Sorry for double post, just ignore this post..
From: pgsql-general-owner@xxxxxxxxxxxxxx <pgsql-general-owner@xxxxxxxxxxxxxx> on behalf of Kim Rose Carlsen <krc@xxxxxxxx>
Sent: Thursday, October 27, 2016 6:34:58 PM To: pgsql-general@xxxxxxxxxxxxxx Subject: How to hint two columns IS NOT DISTINCT FROM each other in a join
Hi
I was wondering if there is a way to hint that two columns in two different tables IS NOT DISTINCT FROM each other. So that the optimizer may assume if table_a.key = 'test' THEN table_b.key = 'test' .

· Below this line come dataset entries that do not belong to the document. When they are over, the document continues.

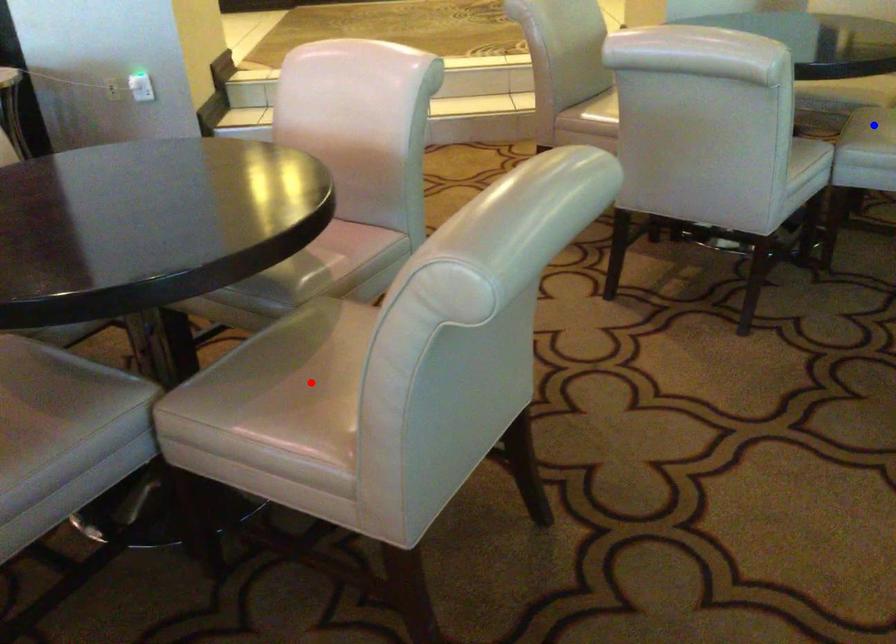 Question: Which of the two points in the image is closer to the camera?

Choices:
 (A) Blue point is closer.
 (B) Red point is closer.

Answer: (B) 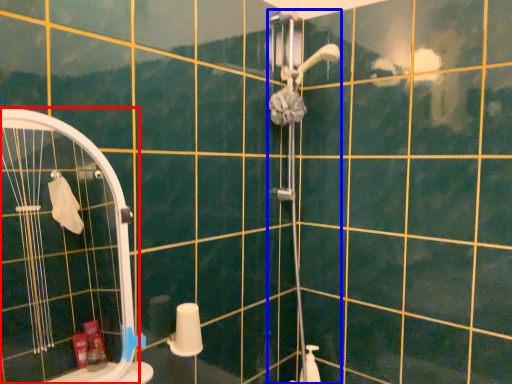 Question: Which point is closer to the camera, screen door (highlighted by a red box) or shower door (highlighted by a blue box)?

Choices:
 (A) screen door
 (B) shower door

Answer: (A) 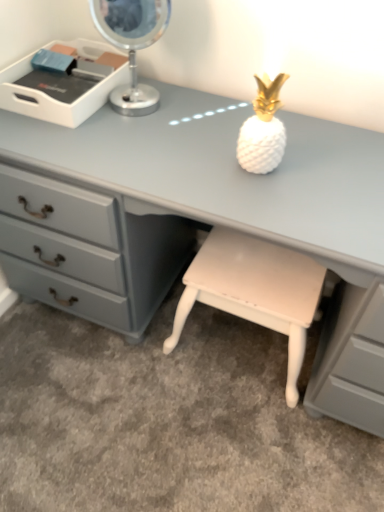 Question: Can you confirm if matte gray desk at center is shorter than metallic silver table lamp at upper left?

Choices:
 (A) yes
 (B) no

Answer: (B)

Question: From the image's perspective, is matte gray desk at center on top of metallic silver table lamp at upper left?

Choices:
 (A) no
 (B) yes

Answer: (A)

Question: Could you tell me if matte gray desk at center is facing metallic silver table lamp at upper left?

Choices:
 (A) yes
 (B) no

Answer: (B)

Question: From a real-world perspective, is matte gray desk at center below metallic silver table lamp at upper left?

Choices:
 (A) yes
 (B) no

Answer: (A)

Question: Is matte gray desk at center positioned before metallic silver table lamp at upper left?

Choices:
 (A) no
 (B) yes

Answer: (B)

Question: Would you consider matte gray desk at center to be distant from metallic silver table lamp at upper left?

Choices:
 (A) no
 (B) yes

Answer: (A)

Question: Can you confirm if metallic silver table lamp at upper left is shorter than matte gray desk at center?

Choices:
 (A) no
 (B) yes

Answer: (B)

Question: Could you tell me if metallic silver table lamp at upper left is turned towards matte gray desk at center?

Choices:
 (A) no
 (B) yes

Answer: (A)

Question: Is metallic silver table lamp at upper left to the left of matte gray desk at center from the viewer's perspective?

Choices:
 (A) yes
 (B) no

Answer: (A)

Question: Is metallic silver table lamp at upper left positioned with its back to matte gray desk at center?

Choices:
 (A) yes
 (B) no

Answer: (B)

Question: Is metallic silver table lamp at upper left to the right of matte gray desk at center from the viewer's perspective?

Choices:
 (A) yes
 (B) no

Answer: (B)

Question: Is metallic silver table lamp at upper left far away from matte gray desk at center?

Choices:
 (A) yes
 (B) no

Answer: (B)

Question: From the image's perspective, does metallic silver table lamp at upper left appear lower than white plastic tray at upper left?

Choices:
 (A) yes
 (B) no

Answer: (B) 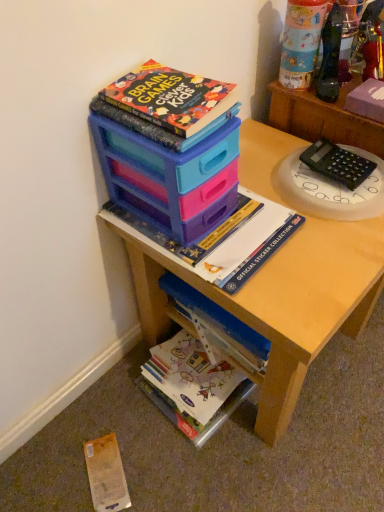 Locate an element on the screen. vacant area that is in front of wooden desk at center is located at coordinates (260, 462). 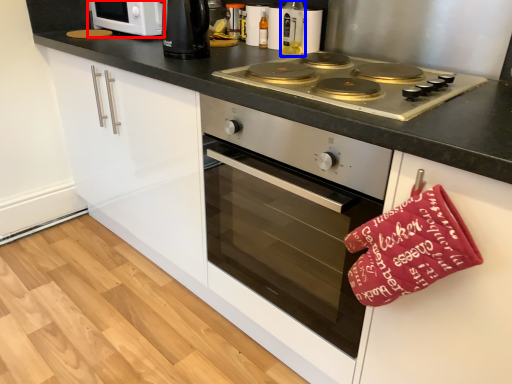 Question: Which object is closer to the camera taking this photo, home appliance (highlighted by a red box) or bottle (highlighted by a blue box)?

Choices:
 (A) home appliance
 (B) bottle

Answer: (B) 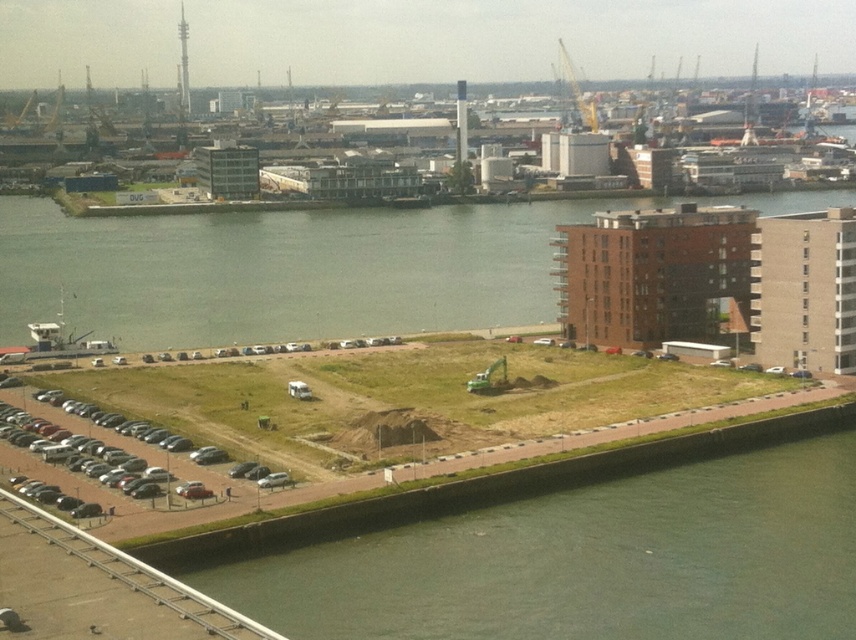 You are a landscape architect assessing the urban waterfront area. You notice two patches of green grass at lower left and green grass at lower center. Which area would you recommend for placing a new bench to ensure better visibility of the waterfront view?

The green grass at lower center should be chosen because it has thicker grass, providing a more stable and visually appealing base for the bench while maintaining clear views of the waterfront.

You are a landscape architect designing a new park. You need to determine if the green grass at lower left has enough space to accommodate a new flower bed compared to the metallic gray cars at lower left. Can you confirm if the green grass area is wider than the parking space for the cars?

The green grass at lower left might be wider than metallic gray cars at lower left, so there is a possibility that the green grass area could accommodate the flower bed if it is indeed wider. However, further measurements would be needed to confirm the exact dimensions. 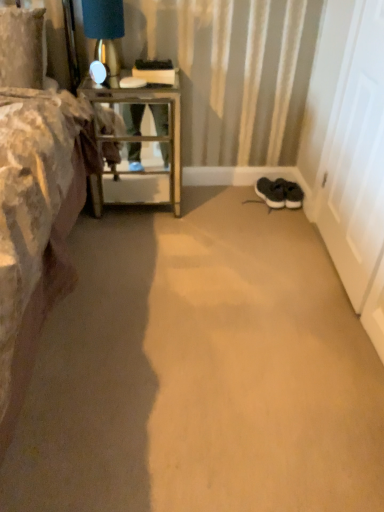 Question: Can you confirm if black suede sneakers at lower right is bigger than metallic glass table at left?

Choices:
 (A) yes
 (B) no

Answer: (B)

Question: From a real-world perspective, is black suede sneakers at lower right positioned over metallic glass table at left based on gravity?

Choices:
 (A) no
 (B) yes

Answer: (A)

Question: Is the position of black suede sneakers at lower right more distant than that of metallic glass table at left?

Choices:
 (A) no
 (B) yes

Answer: (B)

Question: Is metallic glass table at left surrounded by black suede sneakers at lower right?

Choices:
 (A) yes
 (B) no

Answer: (B)

Question: Is black suede sneakers at lower right wider than metallic glass table at left?

Choices:
 (A) no
 (B) yes

Answer: (A)

Question: From a real-world perspective, is metallic glass table at left above or below black suede sneakers at lower right?

Choices:
 (A) above
 (B) below

Answer: (A)

Question: Is metallic glass table at left in front of or behind black suede sneakers at lower right in the image?

Choices:
 (A) behind
 (B) front

Answer: (B)

Question: Is point (x=110, y=96) closer or farther from the camera than point (x=281, y=179)?

Choices:
 (A) farther
 (B) closer

Answer: (B)

Question: Is metallic glass table at left to the left or to the right of black suede sneakers at lower right in the image?

Choices:
 (A) right
 (B) left

Answer: (B)

Question: Is matte gold table lamp at upper left situated inside white matte door at right or outside?

Choices:
 (A) outside
 (B) inside

Answer: (A)

Question: From the image's perspective, is matte gold table lamp at upper left positioned above or below white matte door at right?

Choices:
 (A) above
 (B) below

Answer: (A)

Question: Looking at the image, does matte gold table lamp at upper left seem bigger or smaller compared to white matte door at right?

Choices:
 (A) small
 (B) big

Answer: (A)

Question: In terms of width, does matte gold table lamp at upper left look wider or thinner when compared to white matte door at right?

Choices:
 (A) thin
 (B) wide

Answer: (B)

Question: Would you say matte gold table lamp at upper left is inside or outside metallic glass table at left?

Choices:
 (A) outside
 (B) inside

Answer: (A)

Question: In the image, is matte gold table lamp at upper left positioned in front of or behind metallic glass table at left?

Choices:
 (A) front
 (B) behind

Answer: (A) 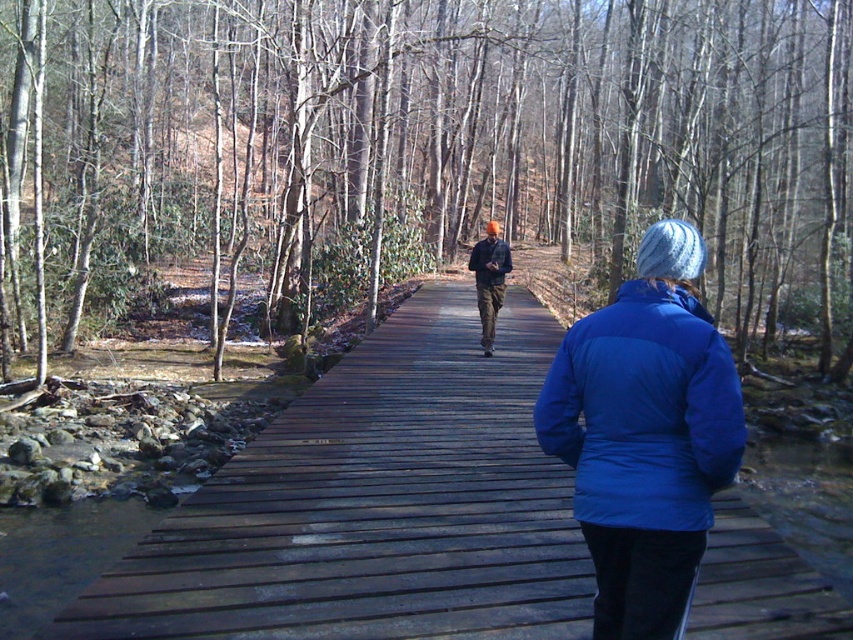 Between dark brown wooden bridge at center and dark blue jacket at center, which one has less height?

dark blue jacket at center is shorter.

Does point (523, 522) come behind point (505, 259)?

No, it is in front of (505, 259).

Between point (186, 632) and point (494, 260), which one is positioned behind?

The point (494, 260) is more distant.

Locate an element on the screen. dark brown wooden bridge at center is located at coordinates (374, 506).

Which of these two, dark brown wooden bridge at center or blue down jacket at center, stands taller?

Standing taller between the two is dark brown wooden bridge at center.

Which is behind, point (476, 499) or point (685, 352)?

Point (476, 499)

Is point (346, 387) positioned after point (663, 465)?

Yes, it is.

Locate an element on the screen. Image resolution: width=853 pixels, height=640 pixels. dark brown wooden bridge at center is located at coordinates (374, 506).

Can you confirm if blue down jacket at center is positioned to the right of orange plaid shirt at center?

Incorrect, blue down jacket at center is not on the right side of orange plaid shirt at center.

Who is more distant from viewer, (x=651, y=304) or (x=491, y=250)?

The equals operator already does this but it does not handle NULLS very well (or not at all). And it seems IS NOT DISTINCT FROM is not indexable and doesn't establish the same inference rules as equals.
Example:
CREATE TABLE a ( id INTEGER PRIMARY KEY, key VARCHAR, value VARCHAR
);
CREATE INDEX ON a (key);
INSERT INTO a VALUES (1, 'test', 'test'), (2, 'foo', 'bar'), (3, null, null), (4, 'baz', 'qoz');
CREATE VIEW view_a AS ( SELECT table_a.id, table_a.key, table_a.value, table_b.key as b_key FROM a AS table_a JOIN a AS table_b ON table_a.id = table_b.id );
CREATE VIEW view_a_eq AS ( SELECT table_a.id, table_a.key, table_a.value, table_b.key as b_key FROM a AS table_a JOIN a AS table_b ON table_a.id = table_b.id AND table_a.key = table_b.key ); CREATE VIEW view_a_distinct AS ( SELECT table_a.id, table_a.key, table_a.value, table_b.key as b_key FROM a AS table_a JOIN a AS table_b ON table_a.id = table_b.id AND table_a.key IS NOT DISTINCT FROM table_b.key ); QUERY PLAN
------------------------------------------------------------------------------------
Hash Join (cost=12.69..34.42 rows=4 width=100)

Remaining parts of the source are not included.